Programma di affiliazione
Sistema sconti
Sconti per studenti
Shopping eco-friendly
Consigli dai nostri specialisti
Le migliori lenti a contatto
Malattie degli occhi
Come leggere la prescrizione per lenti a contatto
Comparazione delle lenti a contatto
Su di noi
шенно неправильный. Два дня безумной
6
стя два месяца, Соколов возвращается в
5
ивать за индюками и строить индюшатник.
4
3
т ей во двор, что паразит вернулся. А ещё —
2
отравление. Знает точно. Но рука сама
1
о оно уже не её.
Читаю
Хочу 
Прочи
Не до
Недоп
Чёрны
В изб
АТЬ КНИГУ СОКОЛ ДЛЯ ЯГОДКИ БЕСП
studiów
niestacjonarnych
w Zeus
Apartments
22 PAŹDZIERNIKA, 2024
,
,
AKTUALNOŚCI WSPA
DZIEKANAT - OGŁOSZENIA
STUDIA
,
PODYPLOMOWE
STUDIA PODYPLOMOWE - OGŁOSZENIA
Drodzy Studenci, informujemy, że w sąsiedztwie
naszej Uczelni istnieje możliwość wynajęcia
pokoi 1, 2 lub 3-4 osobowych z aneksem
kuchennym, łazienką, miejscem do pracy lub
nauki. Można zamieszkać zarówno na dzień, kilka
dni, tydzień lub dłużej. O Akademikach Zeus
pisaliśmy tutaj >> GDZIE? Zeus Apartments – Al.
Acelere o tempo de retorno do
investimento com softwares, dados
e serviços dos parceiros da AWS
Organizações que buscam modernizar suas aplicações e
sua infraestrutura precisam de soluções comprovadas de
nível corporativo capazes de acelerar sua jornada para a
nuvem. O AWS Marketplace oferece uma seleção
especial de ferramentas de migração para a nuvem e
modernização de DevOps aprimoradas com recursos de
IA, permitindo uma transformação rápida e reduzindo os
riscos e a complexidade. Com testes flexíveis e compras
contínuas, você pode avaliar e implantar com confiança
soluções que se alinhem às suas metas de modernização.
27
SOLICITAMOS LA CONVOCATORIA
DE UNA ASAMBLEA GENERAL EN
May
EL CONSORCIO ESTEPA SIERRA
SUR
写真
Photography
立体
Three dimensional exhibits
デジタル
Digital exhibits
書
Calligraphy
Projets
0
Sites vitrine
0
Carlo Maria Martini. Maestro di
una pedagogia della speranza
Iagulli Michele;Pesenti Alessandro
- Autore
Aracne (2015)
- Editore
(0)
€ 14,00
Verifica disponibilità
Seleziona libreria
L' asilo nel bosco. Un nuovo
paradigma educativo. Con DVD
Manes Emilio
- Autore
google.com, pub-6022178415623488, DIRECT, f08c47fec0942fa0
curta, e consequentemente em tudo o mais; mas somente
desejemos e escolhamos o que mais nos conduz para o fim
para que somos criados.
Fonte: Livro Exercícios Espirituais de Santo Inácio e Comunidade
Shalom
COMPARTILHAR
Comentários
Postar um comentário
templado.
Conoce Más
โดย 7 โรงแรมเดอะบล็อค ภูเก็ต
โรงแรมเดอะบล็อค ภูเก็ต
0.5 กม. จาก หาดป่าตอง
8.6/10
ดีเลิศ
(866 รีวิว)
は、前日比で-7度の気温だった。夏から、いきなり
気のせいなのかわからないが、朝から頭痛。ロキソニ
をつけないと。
....................
What this task involves => An exact copy of all the records is the expected answer.

Task response =>
Programma di affiliazione
Sistema sconti
Sconti per studenti
Shopping eco-friendly
Consigli dai nostri specialisti
Le migliori lenti a contatto
Malattie degli occhi
Come leggere la prescrizione per lenti a contatto
Comparazione delle lenti a contatto
Su di noi
шенно неправильный. Два дня безумной
6
стя два месяца, Соколов возвращается в
5
ивать за индюками и строить индюшатник.
4
3
т ей во двор, что паразит вернулся. А ещё —
2
отравление. Знает точно. Но рука сама
1
о оно уже не её.
Читаю
Хочу 
Прочи
Не до
Недоп
Чёрны
В изб
АТЬ КНИГУ СОКОЛ ДЛЯ ЯГОДКИ БЕСП
studiów
niestacjonarnych
w Zeus
Apartments
22 PAŹDZIERNIKA, 2024
,
,
AKTUALNOŚCI WSPA
DZIEKANAT - OGŁOSZENIA
STUDIA
,
PODYPLOMOWE
STUDIA PODYPLOMOWE - OGŁOSZENIA
Drodzy Studenci, informujemy, że w sąsiedztwie
naszej Uczelni istnieje możliwość wynajęcia
pokoi 1, 2 lub 3-4 osobowych z aneksem
kuchennym, łazienką, miejscem do pracy lub
nauki. Można zamieszkać zarówno na dzień, kilka
dni, tydzień lub dłużej. O Akademikach Zeus
pisaliśmy tutaj >> GDZIE? Zeus Apartments – Al.
Acelere o tempo de retorno do
investimento com softwares, dados
e serviços dos parceiros da AWS
Organizações que buscam modernizar suas aplicações e
sua infraestrutura precisam de soluções comprovadas de
nível corporativo capazes de acelerar sua jornada para a
nuvem. O AWS Marketplace oferece uma seleção
especial de ferramentas de migração para a nuvem e
modernização de DevOps aprimoradas com recursos de
IA, permitindo uma transformação rápida e reduzindo os
riscos e a complexidade. Com testes flexíveis e compras
contínuas, você pode avaliar e implantar com confiança
soluções que se alinhem às suas metas de modernização.
27
SOLICITAMOS LA CONVOCATORIA
DE UNA ASAMBLEA GENERAL EN
May
EL CONSORCIO ESTEPA SIERRA
SUR
写真
Photography
立体
Three dimensional exhibits
デジタル
Digital exhibits
書
Calligraphy
Projets
0
Sites vitrine
0
Carlo Maria Martini. Maestro di
una pedagogia della speranza
Iagulli Michele;Pesenti Alessandro
- Autore
Aracne (2015)
- Editore
(0)
€ 14,00
Verifica disponibilità
Seleziona libreria
L' asilo nel bosco. Un nuovo
paradigma educativo. Con DVD
Manes Emilio
- Autore
google.com, pub-6022178415623488, DIRECT, f08c47fec0942fa0
curta, e consequentemente em tudo o mais; mas somente
desejemos e escolhamos o que mais nos conduz para o fim
para que somos criados.
Fonte: Livro Exercícios Espirituais de Santo Inácio e Comunidade
Shalom
COMPARTILHAR
Comentários
Postar um comentário
templado.
Conoce Más
โดย 7 โรงแรมเดอะบล็อค ภูเก็ต
โรงแรมเดอะบล็อค ภูเก็ต
0.5 กม. จาก หาดป่าตอง
8.6/10
ดีเลิศ
(866 รีวิว)
は、前日比で-7度の気温だった。夏から、いきなり
気のせいなのかわからないが、朝から頭痛。ロキソニ
をつけないと。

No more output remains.